The effect of increasing glucose concentrations on transforming growth factor-beta
1 (TGF-beta 1) and monocyte chemoattractant protein-1 (MCP-1) secretion by human peritoneal
mesothelial cells (HPMC) was examined. The importance of the polyol pathway was identified
by its specific inhibition with an aldose reductase inhibitor.

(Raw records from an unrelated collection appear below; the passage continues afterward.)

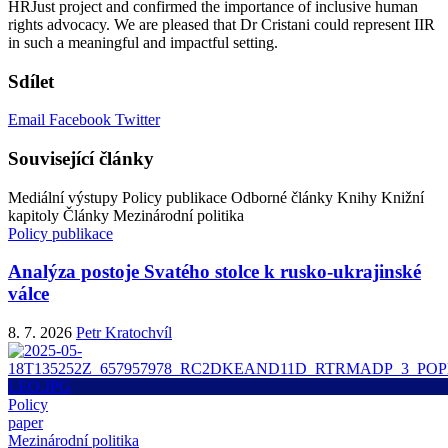
HRJust project and confirmed the importance of inclusive human
rights advocacy. We are pleased that Dr Cristani could represent IIR
in such a meaningful and impactful setting.
Sdílet
Email
Facebook
Twitter
Související články
Mediální výstupy
Policy publikace
Odborné články
Knihy
Knižní
kapitoly
Články
Mezinárodní politika
Policy publikace
Analýza postoje Svatého stolce k rusko-ukrajinské
válce
8. 7. 2026
Petr Kratochvíl
Policy
paper
Mezinárodní politika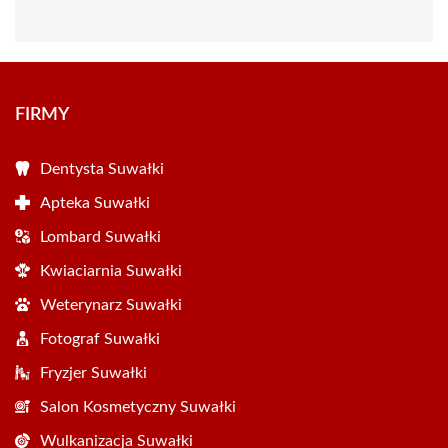
FIRMY
Dentysta Suwałki
Apteka Suwałki
Lombard Suwałki
Kwiaciarnia Suwałki
Weterynarz Suwałki
Fotograf Suwałki
Fryzjer Suwałki
Salon Kosmetyczny Suwałki
Wulkanizacja Suwałki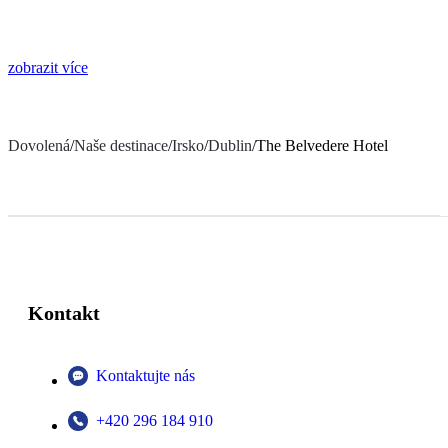
zobrazit více
Dovolená
/
Naše destinace
/
Irsko
/
Dublin
/
The Belvedere Hotel
Kontakt
Kontaktujte nás
+420 296 184 910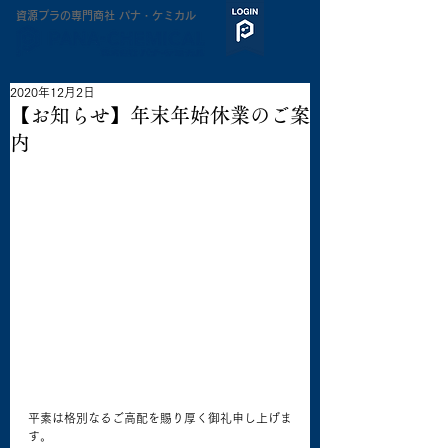
​資源プラの専門商社 パナ・ケミカル
2020年12月2日
【お知らせ】年末年始休業のご案
内
平素は格別なるご高配を賜り厚く御礼申し上げま
す。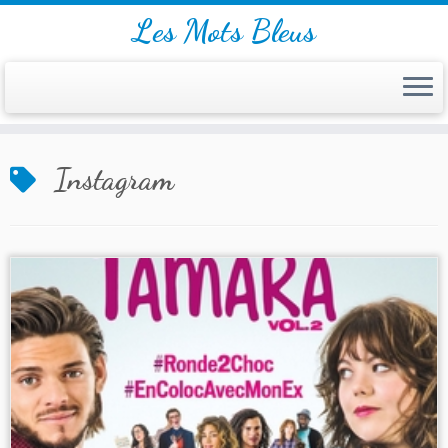
Les Mots Bleus
Skip
Instagram
to
content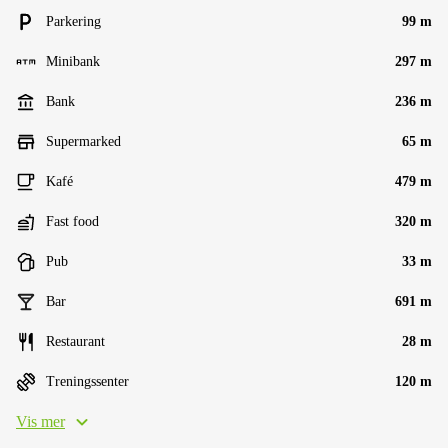
Parkering
99 m
Minibank
297 m
Bank
236 m
Supermarked
65 m
Kafé
479 m
Fast food
320 m
Pub
33 m
Bar
691 m
Restaurant
28 m
Treningssenter
120 m
Vis mer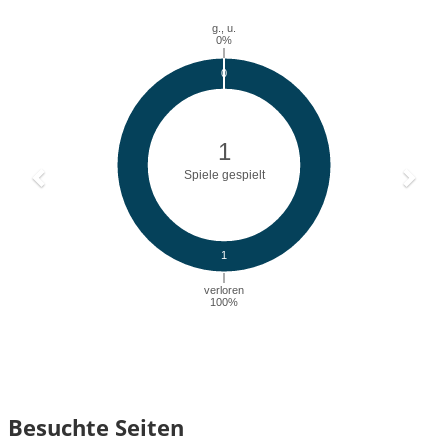
Besuchte Seiten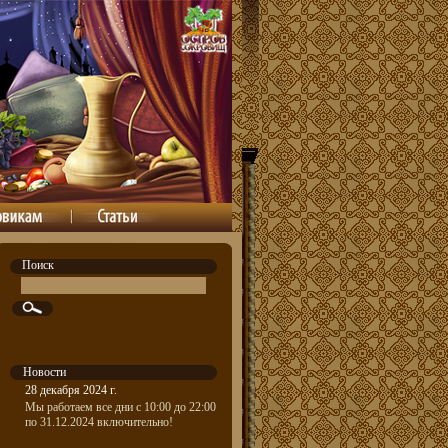
Поиск
Новости
28 декабря 2024 г.
Мы работаем все дни с 10:00 до 22:00
по 31.12.2024 включительно!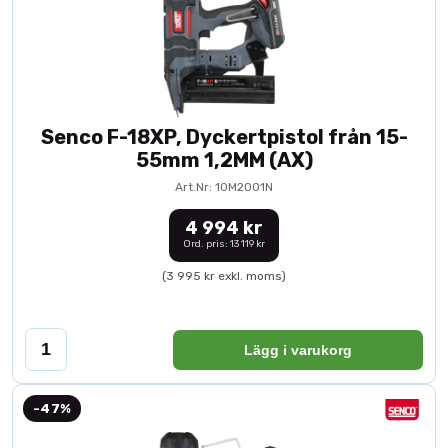
Senco F-18XP, Dyckertpistol från 15-
55mm 1,2MM (AX)
Art.Nr: 10M2001N
4 994 kr
Ord. pris: 13 119 kr
(3 995 kr exkl. moms)
Lägg i varukorg
-47%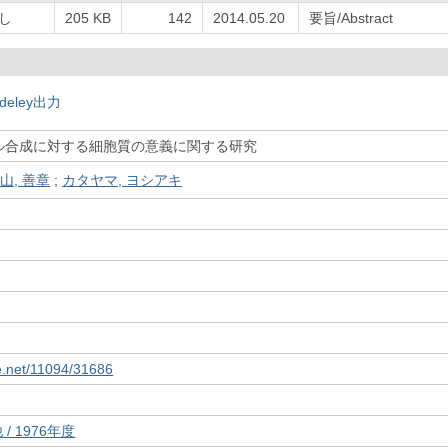
し
205 KB
142
2014.05.20
要旨/Abstract
deley出力
ル合成に対する細胞質の意義に関する研究
山, 善章
;
カタヤマ, ヨシアキ
le.net/11094/31686
/ 1976年度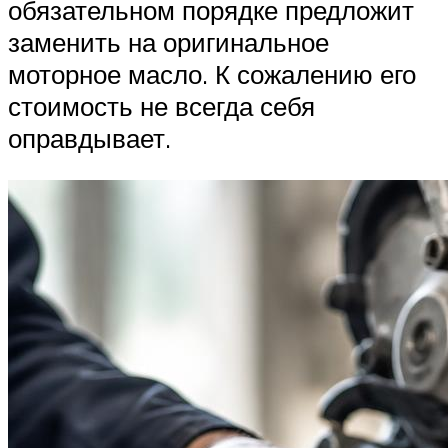
обязательном порядке предложит
заменить на оригинальное
моторное масло. К сожалению его
стоимость не всегда себя
оправдывает.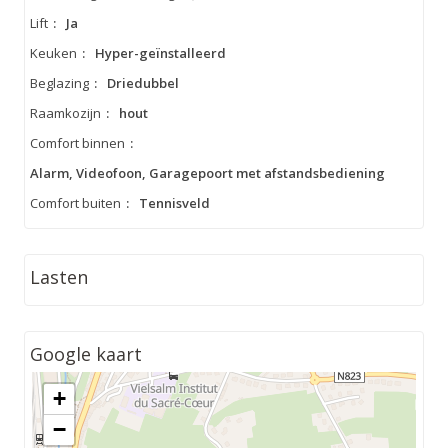
Lift
:
Ja
Keuken
:
Hyper-geïnstalleerd
Beglazing
:
Driedubbel
Raamkozijn
:
hout
Comfort binnen
:
Alarm, Videofoon, Garagepoort met afstandsbediening
Comfort buiten
:
Tennisveld
Lasten
Google kaart
+
−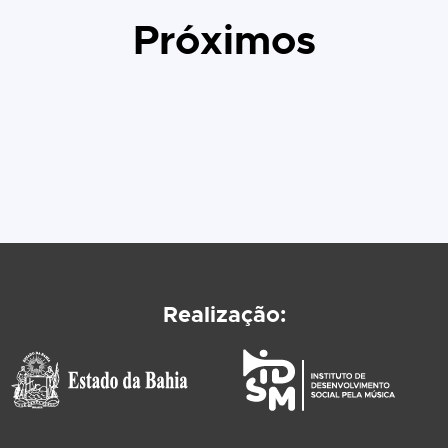
Próximos
Realização: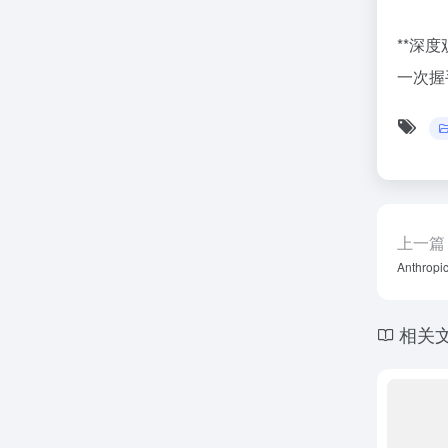
**深
一次握
上一篇
Anthr
相关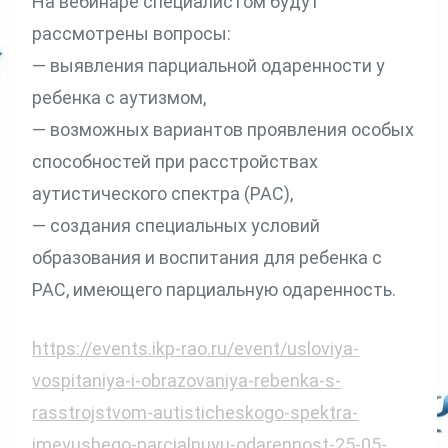
На вебинаре специалистом будут
рассмотрены вопросы:
— выявления парциальной одаренности у
ребенка с аутизмом,
— возможных вариантов проявления особых
способностей при расстройствах
аутистического спектра (РАС),
— создания специальных условий
образования и воспитания для ребенка с
РАС, имеющего парциальную одаренность.
https://events.ikp-rao.ru/event/usloviya-
vospitaniya-i-obrazovaniya-rebenka-s-
rasstrojstvom-autisticheskogo-spektra-
imeyushego-parcialnuyu-odarennost-25-05-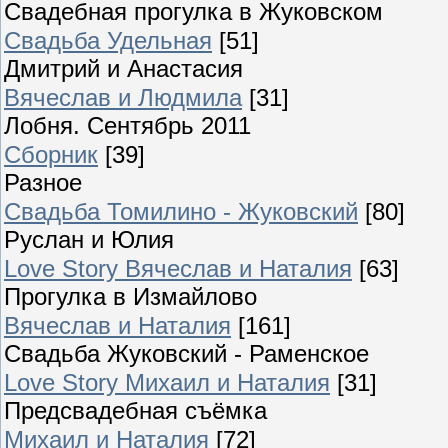
Свадебная прогулка в Жуковском
Свадьба Удельная
[51]
Дмитрий и Анастасия
Вячеслав и Людмила
[31]
Лобня. Сентябрь 2011
Сборник
[39]
Разное
Свадьба Томилино - Жуковский
[80]
Руслан и Юлия
Love Story Вячеслав и Наталия
[63]
Прогулка в Измайлово
Вячеслав и Наталия
[161]
Свадьба Жуковский - Раменское
Love Story Михаил и Наталия
[31]
Предсвадебная съёмка
Михаил и Наталия
[72]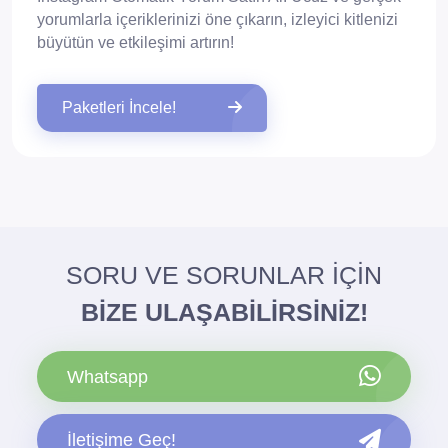
yorumlarla içeriklerinizi öne çıkarın, izleyici kitlenizi
büyütün ve etkileşimi artırın!
Paketleri İncele!
SORU VE SORUNLAR İÇİN
BİZE ULAŞABİLİRSİNİZ!
Whatsapp
İletişime Geç!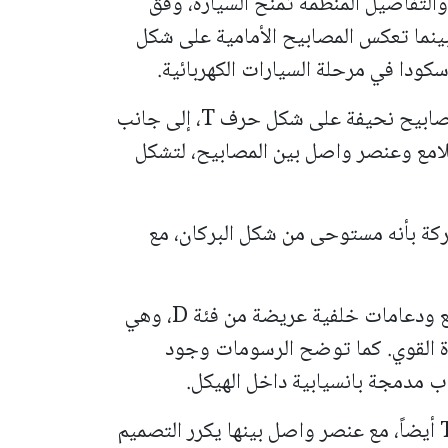
التفاصيل المنظمة تمنح السيارة، وفق
 بينما تعكس المصابيح الأمامية على شكل
وقالت سكودا إن الواجهة الأمامية تتضمن مصابيح نحيفة على شكل حرف T، إلى جانب
باللون الأسود اللامع وعنصر واصل بين المصابيح، لتشكل
ركة بأنه مستوحى من شكل البركان، مع
وتظهر السيارة من الجانبين بخط كتف مرتفع ودعامات خلفية عريضة من فئة D، وهي
رة القوي. كما توضح الرسومات وجود
 مدمجة بانسيابية داخل الهيكل.
وتظهر من الخلف مصابيح على شكل حرف T أيضاً، مع عنصر واصل بينها يكرر التصميم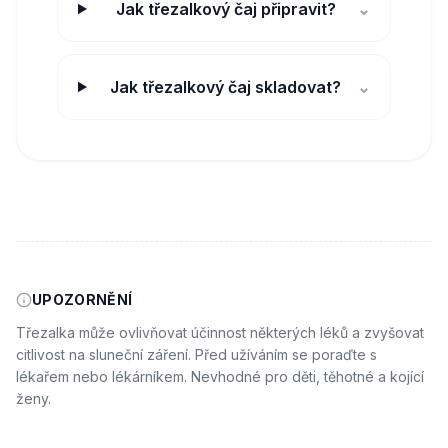
Jak třezalkový čaj připravit?
⌄
Jak třezalkový čaj skladovat?
⌄
UPOZORNĚNÍ
Třezalka může ovlivňovat účinnost některých léků a zvyšovat
citlivost na sluneční záření. Před užíváním se poraďte s
lékařem nebo lékárníkem. Nevhodné pro děti, těhotné a kojící
ženy.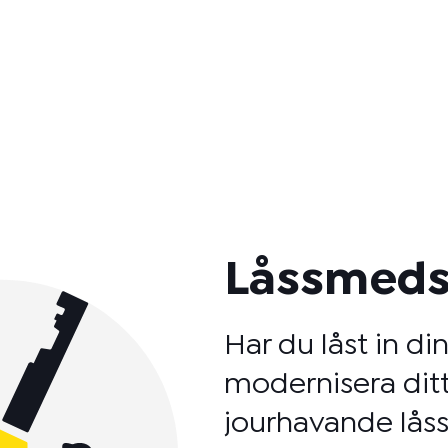
Låssmeds
Har du låst in di
modernisera ditt
jourhavande låss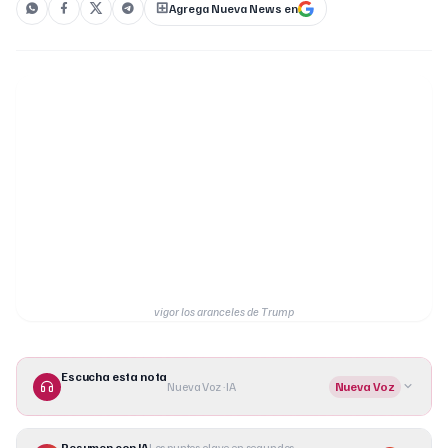
Agrega Nueva News en
vigor los aranceles de Trump
Escucha esta nota
Nueva Voz · IA
Nueva Voz
Resumen con IA
Los puntos clave en segundos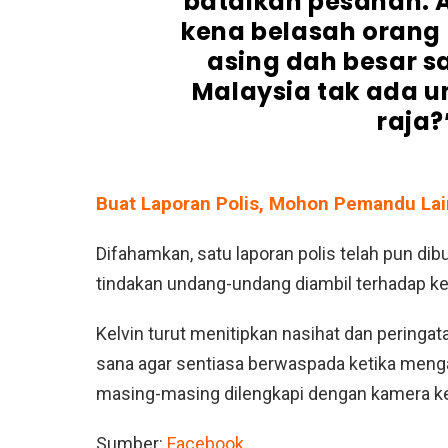
batalkan pesanan. 
kena belasah orang
asing dah besar s
Malaysia tak ada 
raja?
Buat Laporan Polis, Mohon Pemandu Lain
Difahamkan, satu laporan polis telah pun d
tindakan undang-undang diambil terhadap keti
Kelvin turut menitipkan nasihat dan peringa
sana agar sentiasa berwaspada ketika men
masing-masing dilengkapi dengan kamera ke
Sumber:
Facebook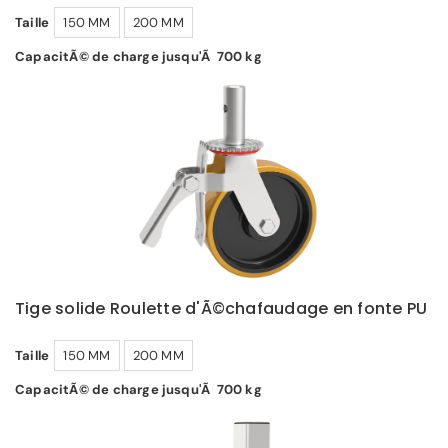
Taille
150 MM
200 MM
CapacitÃ© de charge jusqu'Ã 700 kg
Tige solide Roulette d'Ã©chafaudage en fonte PU
Taille
150 MM
200 MM
CapacitÃ© de charge jusqu'Ã 700 kg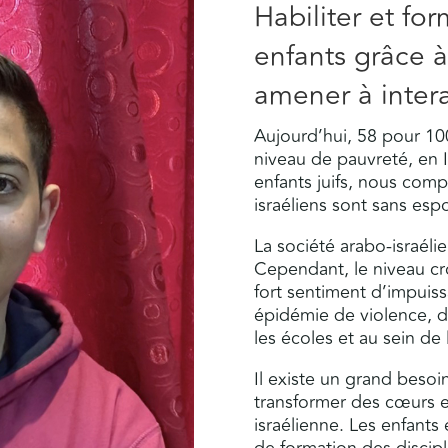
Habiliter et fo
enfants grâce à
amener à intera
Aujourd’hui, 58 pour 10
niveau de pauvreté, en I
enfants juifs, nous com
israéliens sont sans espo
La société arabo-israél
Cependant, le niveau cr
fort sentiment d’impuis
épidémie de violence, d’
les écoles et au sein de 
Il existe un grand besoin
transformer des cœurs e
israélienne. Les enfants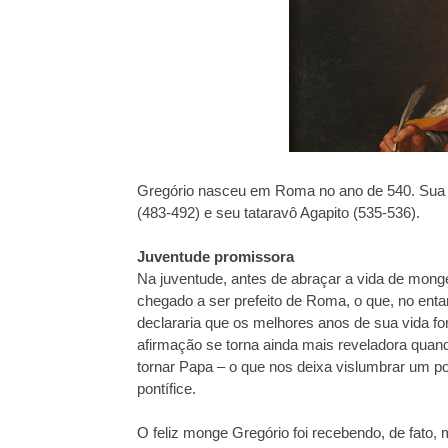
Gregório nasceu em Roma no ano de 540. Sua trad
(483-492) e seu tataravô Agapito (535-536).
Juventude promissora
Na juventude, antes de abraçar a vida de monge,
chegado a ser prefeito de Roma, o que, no entan
declararia que os melhores anos de sua vida f
afirmação se torna ainda mais reveladora quan
tornar Papa – o que nos deixa vislumbrar um p
pontífice.
O feliz monge Gregório foi recebendo, de fato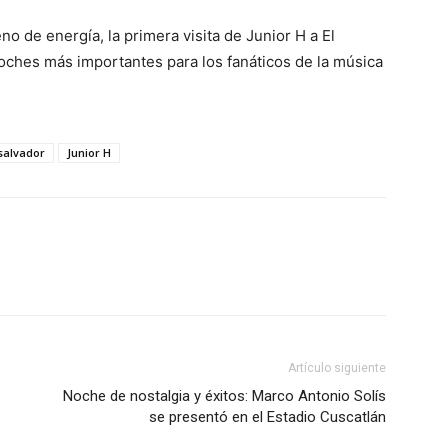
o de energía, la primera visita de Junior H a El
ches más importantes para los fanáticos de la música
 salvador
Junior H
Artículo siguiente
Noche de nostalgia y éxitos: Marco Antonio Solís
se presentó en el Estadio Cuscatlán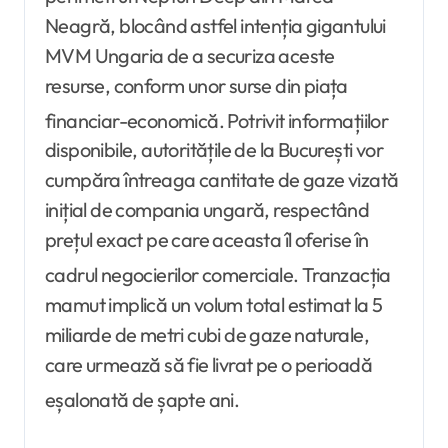
Neagră, blocând astfel intenția gigantului
MVM Ungaria de a securiza aceste
resurse, conform unor surse din piața
financiar-economică
. Potrivit informațiilor
disponibile, autoritățile de la București vor
cumpăra întreaga cantitate de gaze vizată
inițial de compania ungară, respectând
prețul exact pe care aceasta îl oferise în
cadrul negocierilor comerciale
. Tranzacția
mamut implică un volum total estimat la 5
miliarde de metri cubi de gaze naturale,
care urmează să fie livrat pe o perioadă
eșalonată de șapte ani
.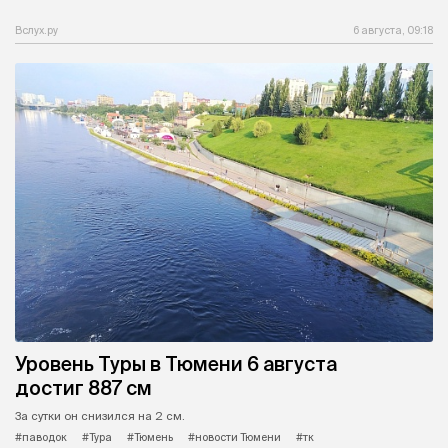
Вслух.ру
6 августа, 09:18
Уровень Туры в Тюмени 6 августа
достиг 887 см
За сутки он снизился на 2 см.
#паводок
#Тура
#Тюмень
#новости Тюмени
#тк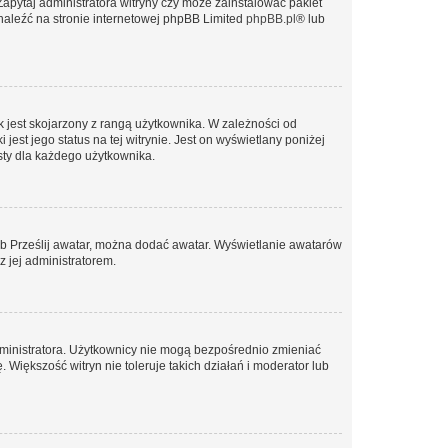
Zapytaj administratora witryny czy może zainstalować pakiet
znaleźć na stronie internetowej phpBB Limited
phpBB.pl
® lub
 jest skojarzony z rangą użytkownika. W zależności od
est jego status na tej witrynie. Jest on wyświetlany poniżej
sty dla każdego użytkownika.
lub Prześlij awatar, można dodać awatar. Wyświetlanie awatarów
z jej administratorem.
dministratora. Użytkownicy nie mogą bezpośrednio zmieniać
. Większość witryn nie toleruje takich działań i moderator lub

Incubation of HPMC with 5 to 100 mmol/L glucose resulted in an induction of aldose
reductase mRNA and intracellular sorbitol accumulation accompanied by the induction
of TGF-beta 1 and MCP-1 mRNA expression and protein secretion. Mannitol at the same
concentrations also induced aldose reductase, TGF-beta 1 and MCP-1 mRNA and protein
expression but at a lower level than glucose. Sorbinil dose-dependently reduced both
intracellular sorbitol levels (79.8% reduction of 60 mmol/L D-glucose induced intracellular
sorbitol with 100 micromol/L sorbinil (N = 3, P < 0.01) and glucose-induced TGF-beta
1 and MCP-1 secretion. Mannitol induced TGF-beta 1 and MCP-1 secretion was not reduced
by sorbinil. The addition of 15 to 40 mmol/L sodium lactate, either alone or in the
presence of D-glucose enhanced TGF-beta 1 and MCP-1 secretion, which was inhibited
by sorbinil. In contrast, sodium pyruvate appeared to antagonize D-glucose-induced
TGF-beta 1 and MCP-1 secretion.
These data suggest that the polyol pathway and osmolality contribute to the regulation
of HPMC function by glucose. Control of polyol pathway activation might reduce glucose-mediated
damage to the peritoneal membrane and promote its long-term survival.